Give back each entry exactly as written, apart from the pictures.
****
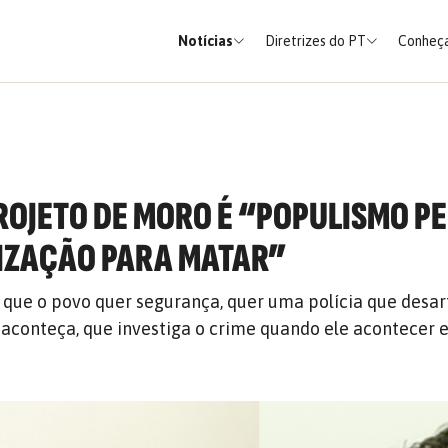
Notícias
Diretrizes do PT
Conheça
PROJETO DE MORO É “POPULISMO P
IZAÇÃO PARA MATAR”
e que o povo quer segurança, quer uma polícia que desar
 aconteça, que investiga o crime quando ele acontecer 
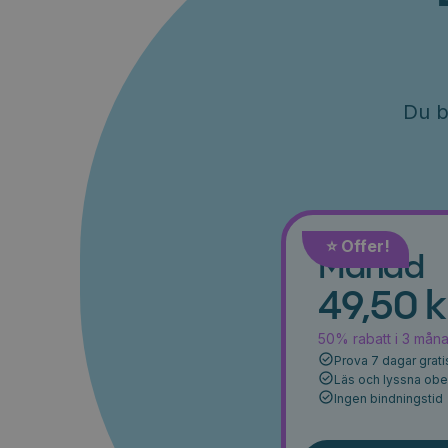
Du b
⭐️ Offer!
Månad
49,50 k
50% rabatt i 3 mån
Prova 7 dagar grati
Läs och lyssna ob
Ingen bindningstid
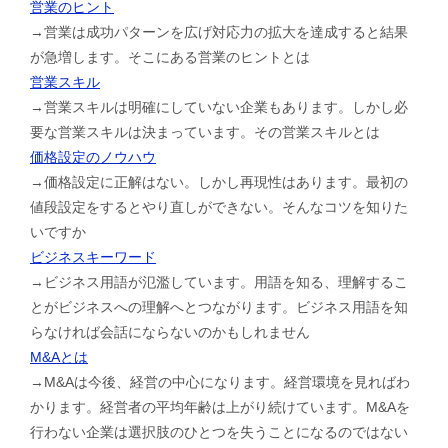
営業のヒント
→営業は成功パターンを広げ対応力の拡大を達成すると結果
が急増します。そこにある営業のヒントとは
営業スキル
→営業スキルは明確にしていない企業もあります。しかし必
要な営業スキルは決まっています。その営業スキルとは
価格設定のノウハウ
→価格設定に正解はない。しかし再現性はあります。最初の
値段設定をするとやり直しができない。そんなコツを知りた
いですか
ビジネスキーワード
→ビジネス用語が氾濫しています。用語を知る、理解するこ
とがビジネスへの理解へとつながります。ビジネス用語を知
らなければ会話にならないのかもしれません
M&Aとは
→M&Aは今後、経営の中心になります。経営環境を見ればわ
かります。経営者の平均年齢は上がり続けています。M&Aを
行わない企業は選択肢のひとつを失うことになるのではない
****
- Exercise solution -
Notícias
Diretrizes do PT
Conheça
PROJETO DE MORO É “POPULISMO P
IZAÇÃO PARA MATAR”
e que o povo quer segurança, quer uma polícia que desar
 aconteça, que investiga o crime quando ele acontecer 
Du b
⭐️ Offer!
Månad
49,50 k
50% rabatt i 3 mån
Prova 7 dagar grati
Läs och lyssna ob
Ingen bindningstid
営業のヒント
→営業は成功パターンを広げ対応力の拡大を達成すると結果
が急増します。そこにある営業のヒントとは
営業スキル
→営業スキルは明確にしていない企業もあります。しかし必
要な営業スキルは決まっています。その営業スキルとは
価格設定のノウハウ
→価格設定に正解はない。しかし再現性はあります。最初の
値段設定をするとやり直しができない。そんなコツを知りた
いですか
ビジネスキーワード
→ビジネス用語が氾濫しています。用語を知る、理解するこ
とがビジネスへの理解へとつながります。ビジネス用語を知
らなければ会話にならないのかもしれません
M&Aとは
→M&Aは今後、経営の中心になります。経営環境を見ればわ
かります。経営者の平均年齢は上がり続けています。M&Aを
行わない企業は選択肢のひとつを失うことになるのではない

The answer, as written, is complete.